At one point, Moses is grabbed by the cops and thrown in a police van, but the monsters make quick work of the lawmen before they can bring him in. At this point Moses and Sam (who was being driven around to ID the hoodlums) join forces and her nursing talents come in handy when one of the gang, Pest (Alex Esmail) get his leg all bit up.
The rest of the movie is pretty much a chase flick, as Moses and the kids run from monsters, cops, and then an angry Hi-Hatz who comes after them shooting his gun off when they accidentally drive the police van into his car.
Despite the fact that this was clearly a low-budget movie, it has pretty good production values, and the monsters aren’t half bad. They look like big, black furry bears with no eyes (one kid says they’re a cross between gorillas and wolves), and those glowing teeth are kind of a cool effect. Since the monsters are shown A LOT in this movie, especially toward the end, they could pretty much ruin the film if they looked too hokey. But these creatures look believable enough, even if the filmmakers clearly didn’t have a lot of cash to work with.
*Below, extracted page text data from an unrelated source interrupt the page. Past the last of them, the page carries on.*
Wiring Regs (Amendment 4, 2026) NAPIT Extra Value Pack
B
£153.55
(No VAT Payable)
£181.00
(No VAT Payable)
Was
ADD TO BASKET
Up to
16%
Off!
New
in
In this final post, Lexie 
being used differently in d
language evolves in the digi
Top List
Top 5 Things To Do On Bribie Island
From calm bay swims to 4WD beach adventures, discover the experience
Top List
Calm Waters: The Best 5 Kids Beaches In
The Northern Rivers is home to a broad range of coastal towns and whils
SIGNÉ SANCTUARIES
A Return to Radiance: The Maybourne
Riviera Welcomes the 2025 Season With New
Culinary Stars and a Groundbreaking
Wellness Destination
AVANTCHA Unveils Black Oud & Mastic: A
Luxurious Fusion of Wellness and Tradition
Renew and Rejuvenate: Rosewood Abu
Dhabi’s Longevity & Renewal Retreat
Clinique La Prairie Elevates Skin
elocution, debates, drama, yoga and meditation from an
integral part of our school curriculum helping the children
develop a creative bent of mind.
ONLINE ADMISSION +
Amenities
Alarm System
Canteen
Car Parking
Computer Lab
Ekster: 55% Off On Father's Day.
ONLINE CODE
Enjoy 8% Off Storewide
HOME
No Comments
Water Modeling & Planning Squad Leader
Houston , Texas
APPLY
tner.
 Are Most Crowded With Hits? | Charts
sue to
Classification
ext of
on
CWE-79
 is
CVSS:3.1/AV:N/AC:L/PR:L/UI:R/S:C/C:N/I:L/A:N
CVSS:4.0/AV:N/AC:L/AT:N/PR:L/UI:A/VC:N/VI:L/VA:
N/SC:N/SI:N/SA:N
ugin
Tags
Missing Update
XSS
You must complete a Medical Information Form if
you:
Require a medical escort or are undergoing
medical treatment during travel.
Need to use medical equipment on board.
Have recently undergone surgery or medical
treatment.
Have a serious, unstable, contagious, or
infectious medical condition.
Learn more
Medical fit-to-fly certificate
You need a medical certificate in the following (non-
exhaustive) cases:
The acting is also very good, despite the lack of big name stars (except for Frost, who is mostly here for comic relief, along with a rich boy customer named Brewis, played by Luke Treadaway). Whittaker is very good as Sam the nurse, and the kids who play the gang are all pretty effective, especially Boyega as 15-year-old gang leader Moses (as the movie goes on, you’re surprised how young these kids are— or at least are supposed to be).
I have to admit, I started off rooting for the aliens, since I didn’t like the kids at all. But, as it went along, thanks to good writing and acting, I slowly warmed to the gang members, even the more annoying ones.
Also along for the ride are some teenage girls who are friends of Moses and the gang, led by a girl named Tia (Danielle Vitalis), as well as two 9-year-old wannabe gangsters named Probs (Sammy Williams) and Mayhem (Michael Ajao) who follow the gang around, and are good for some laughs.
This is a pretty impressive debut from director/writer, Joe Cornish, whose work before this was mostly for British television. He was also one of the screenwriters for the upcoming Steven Spielberg film, THE ADVENTURES OF TINTIN.
The plot is kept pretty simple and straightforward throughout, which is a good thing, since it would have lost momentum if it got overly complicated. And, for the most part, it works. I can see why this one has been getting so much positive buzz.
I don’t think ATTACK THE BLOCK is one of the best movies I’ve seen this year, but it was definitely better than I expected, and deserves a rental.
I give it two and a half knives.
© Copyright 2011 by L.L. Soares
L.L. Soares gives ATTACK THE BLOCK ~ two and a half knives!